Allow me to attempt re-phrasing what's been said. In contrast to a paradigm for ontologies like Cyc, whereby one tries to model the domain as faithfully and completely in one formalism and then delegates reasoning tasks based on the analysis of this expressive representation; in this context we have more of a bottom-up, a priori engineered approach? Before you begin your representation, you partition your domain into different types of knowledge and use a variety of representation / rule languages to capture different parts of intuitions. Simplifying greatly, does this fairly capture the essence of the paradigm?

All this said, I'm still a touch flummoxed at being able to adequately and consistently distinguish an axiom from a rule. For example, the standard inheritance / subclass relation of:

(forall (x) (if (dog x) (animal x)))

is supported by virtually all DL's. It seems like it could be a rule to me. I mean, Pellet or Racer would be able to use the class structure in an OWL-DL ontology to tell me that the properties of Animals apply to Dogs.

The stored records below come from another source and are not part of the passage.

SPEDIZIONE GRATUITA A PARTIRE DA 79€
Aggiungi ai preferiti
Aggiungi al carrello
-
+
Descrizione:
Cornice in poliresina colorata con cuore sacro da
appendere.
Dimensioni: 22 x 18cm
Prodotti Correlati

[PH] So, now, let us switch back to logical terminology, and I will put scare quotes around the earlier usages. Are 'rules' axioms? Yes, pretty much, if we are talking baout the Horn-clause style of rule; although there are 'rule' languages which allow one to say things that cannot be said in normal logics, eg default assumptions, negation-by-failure, closed-world presumptions, etc.. 

and

[BP] No as true anymore [re inference rules]. "Consequence" based reasoning is becoming more popular esp. in restricted fragments such as EL, e.g.,

Given these two statements, and putting aside the sociological issues for a moment, in this case, one can determine whether something is a "rule" really only in the context of the expressivity of a particular representation language? Roughly, anything that can't be represented in the formalism is considered a rule? I.e. say I want to represent a fragment of law, I can only decide what is a rule by first deciding which formalism and reasoner I'm using, then anything that couldn't be expressed in said language is a candidate for a rule? 

In summary, what one means by a rule is wholly dependent on what representation language one deploys?

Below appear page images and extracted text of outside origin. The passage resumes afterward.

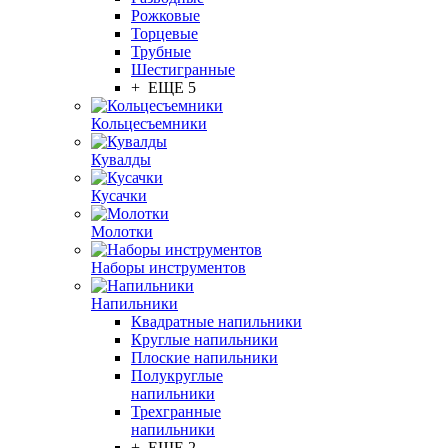
Рожковые
Торцевые
Трубные
Шестигранные
+ ЕЩЕ 5
Кольцесъемники
Кувалды
Кусачки
Молотки
Наборы инструментов
Напильники
Квадратные напильники
Круглые напильники
Плоские напильники
Полукруглые
напильники
Трехгранные
напильники
+ ЕЩЕ 2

Other people I've spoken to suggest that there is fundamentally something distinct about the notion of a rule from what should be contained in an ontology, which seems like a different issue altogether? They suggest that "concepts and rules" should be treated separately. The description provided by Pat seem more to do with engineering, while those in the previous sentences hinge on a particular interpretation of ontology.